■ The data:
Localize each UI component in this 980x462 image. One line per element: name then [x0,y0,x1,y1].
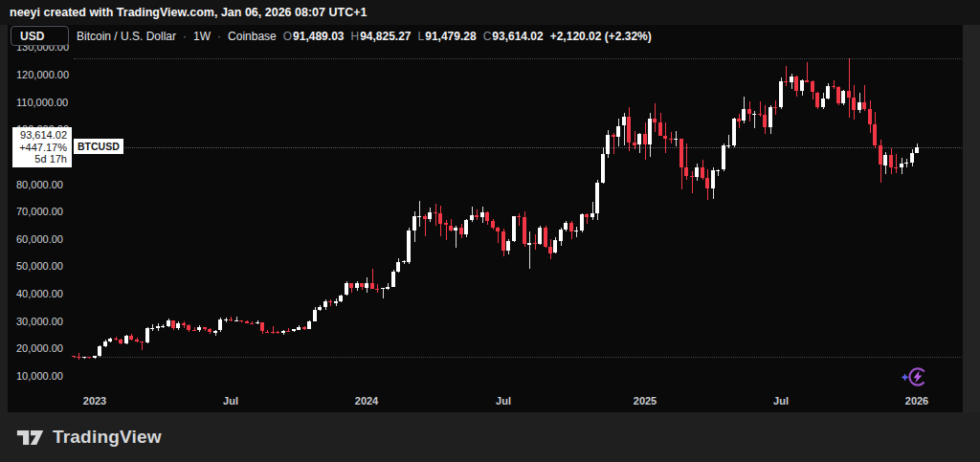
candle-body [742,109,746,121]
candle-body [553,240,557,253]
candle-body [145,328,149,342]
ohlc-close: C 93,614.02 [483,30,544,43]
candle-body [161,326,165,327]
ohlc-low: L 91,479.28 [418,30,477,43]
candle-wick [535,234,536,250]
candle-body [643,134,647,144]
candle-body [129,336,133,340]
candle-body [832,86,835,87]
candle-body [417,216,421,217]
candle-body [103,341,107,346]
bar-close-countdown: 5d 17h [15,153,67,165]
candle-body [794,77,798,91]
candle-body [722,145,725,169]
candle-body [711,170,715,188]
candle-wick [383,288,384,298]
candle-body [187,325,190,330]
candle-body [648,119,652,144]
price-line-current-price [74,147,962,148]
candle-body [150,328,154,329]
candle-body [485,212,489,221]
candle-body [218,319,222,330]
candle-body [548,247,552,253]
candle-body [370,283,374,289]
candle-body [868,109,872,124]
candle-body [527,243,531,245]
candle-body [862,102,866,109]
candle-body [847,91,851,98]
candle-body [423,216,427,219]
candle-body [256,322,259,323]
candle-body [297,327,301,330]
candle-wick [519,213,520,226]
candle-body [836,87,840,103]
time-axis-label: Jul [496,395,511,407]
plot-layer: 130,000.00120,000.00110,000.00100,000.00… [0,0,980,462]
symbol-description[interactable]: Bitcoin / U.S. Dollar [77,30,176,43]
candle-body [784,81,788,82]
candle-body [858,102,861,110]
candle-body [883,155,887,165]
candle-wick [576,227,577,237]
candle-body [176,323,180,328]
ohlc-high: H 94,825.27 [350,30,411,43]
candle-body [732,119,736,145]
candle-body [250,323,254,324]
time-axis-label: 2024 [355,395,378,407]
candle-body [506,241,510,251]
lightning-circle-icon [901,365,929,389]
candle-wick [692,171,693,193]
candle-body [889,155,893,167]
candle-wick [896,154,897,173]
candle-body [375,289,379,290]
candle-body [879,145,882,165]
candle-body [434,212,437,213]
candle-body [590,213,594,217]
symbol-header: Bitcoin / U.S. Dollar · 1W · Coinbase O … [77,30,652,43]
candle-body [313,310,317,321]
candle-body [574,231,578,231]
price-axis-label: 70,000.00 [16,206,63,217]
candle-body [307,321,311,329]
candle-body [318,307,322,310]
candle-body [365,283,368,288]
candle-body [873,124,877,145]
candle-body [705,178,709,188]
candle-body [339,296,343,301]
candle-body [904,163,908,164]
time-axis-label: 2025 [634,395,657,407]
candle-body [171,320,175,328]
candle-body [438,213,442,224]
candle-body [265,332,269,333]
candle-body [779,81,783,107]
candle-body [538,228,542,244]
candle-body [752,114,756,115]
candle-body [763,115,767,127]
candle-body [612,135,615,137]
candle-body [245,321,249,323]
candle-body [454,228,457,231]
candle-body [544,228,547,247]
candle-body [826,86,830,99]
candle-body [585,214,589,217]
candle-body [726,145,730,146]
candle-body [805,80,809,82]
candle-body [167,320,170,326]
currency-unit-button[interactable]: USD [11,26,69,46]
candle-body [135,340,139,341]
candle-body [276,332,279,333]
candle-wick [807,62,808,82]
candle-body [229,319,233,320]
candle-body [360,283,364,287]
candle-body [679,139,683,167]
interval-label[interactable]: 1W [193,30,211,43]
candle-body [512,216,516,241]
candle-body [501,231,505,251]
candle-body [464,220,468,234]
candle-body [140,341,144,342]
candle-body [114,339,118,340]
candle-body [637,134,641,144]
replay-boost-icon[interactable] [901,365,929,389]
time-axis-label: Jul [773,395,789,407]
tradingview-logo[interactable]: TradingView [16,427,162,448]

■ Task description:
Omit the pictures; print the records above exactly.

■ Task answer:
Localize each UI component in this 980x462 image. One line per element: name then [x0,y0,x1,y1].
candle-body [742,109,746,121]
candle-body [553,240,557,253]
candle-body [145,328,149,342]
ohlc-close: C 93,614.02 [483,30,544,43]
candle-body [161,326,165,327]
ohlc-low: L 91,479.28 [418,30,477,43]
candle-wick [535,234,536,250]
candle-body [643,134,647,144]
candle-body [129,336,133,340]
candle-body [832,86,835,87]
candle-body [417,216,421,217]
candle-body [103,341,107,346]
bar-close-countdown: 5d 17h [15,153,67,165]
candle-body [794,77,798,91]
candle-body [722,145,725,169]
candle-body [711,170,715,188]
candle-wick [383,288,384,298]
candle-body [187,325,190,330]
candle-body [648,119,652,144]
price-line-current-price [74,147,962,148]
candle-body [150,328,154,329]
candle-body [485,212,489,221]
candle-body [218,319,222,330]
candle-body [548,247,552,253]
candle-body [370,283,374,289]
candle-body [868,109,872,124]
candle-body [527,243,531,245]
candle-body [862,102,866,109]
candle-body [847,91,851,98]
candle-body [423,216,427,219]
candle-body [256,322,259,323]
candle-body [297,327,301,330]
candle-wick [519,213,520,226]
candle-body [836,87,840,103]
time-axis-label: Jul [496,395,511,407]
plot-layer: 130,000.00120,000.00110,000.00100,000.00… [0,0,980,462]
symbol-description[interactable]: Bitcoin / U.S. Dollar [77,30,176,43]
candle-body [784,81,788,82]
candle-body [858,102,861,110]
candle-body [883,155,887,165]
candle-wick [576,227,577,237]
candle-body [176,323,180,328]
ohlc-high: H 94,825.27 [350,30,411,43]
candle-body [732,119,736,145]
candle-body [250,323,254,324]
time-axis-label: 2024 [355,395,378,407]
candle-body [506,241,510,251]
lightning-circle-icon [901,365,929,389]
candle-wick [692,171,693,193]
candle-body [889,155,893,167]
candle-wick [896,154,897,173]
candle-body [375,289,379,290]
candle-body [879,145,882,165]
candle-body [434,212,437,213]
candle-body [590,213,594,217]
symbol-header: Bitcoin / U.S. Dollar · 1W · Coinbase O … [77,30,652,43]
candle-body [313,310,317,321]
candle-body [574,231,578,231]
price-axis-label: 70,000.00 [16,206,63,217]
candle-body [307,321,311,329]
candle-body [318,307,322,310]
candle-body [365,283,368,288]
candle-body [873,124,877,145]
candle-body [705,178,709,188]
candle-body [339,296,343,301]
candle-body [904,163,908,164]
time-axis-label: 2025 [634,395,657,407]
candle-body [171,320,175,328]
candle-body [438,213,442,224]
candle-body [265,332,269,333]
candle-body [779,81,783,107]
candle-body [538,228,542,244]
candle-body [752,114,756,115]
candle-body [763,115,767,127]
candle-body [612,135,615,137]
candle-body [245,321,249,323]
candle-body [454,228,457,231]
candle-body [544,228,547,247]
candle-body [826,86,830,99]
candle-body [585,214,589,217]
candle-body [726,145,730,146]
candle-body [805,80,809,82]
candle-body [167,320,170,326]
currency-unit-button[interactable]: USD [11,26,69,46]
candle-body [135,340,139,341]
candle-body [276,332,279,333]
candle-wick [807,62,808,82]
candle-body [229,319,233,320]
candle-body [360,283,364,287]
candle-body [679,139,683,167]
interval-label[interactable]: 1W [193,30,211,43]
candle-body [512,216,516,241]
candle-body [501,231,505,251]
candle-body [464,220,468,234]
candle-body [140,341,144,342]
candle-body [114,339,118,340]
candle-body [637,134,641,144]
replay-boost-icon[interactable] [901,365,929,389]
time-axis-label: Jul [773,395,789,407]
tradingview-logo[interactable]: TradingView [16,427,162,448]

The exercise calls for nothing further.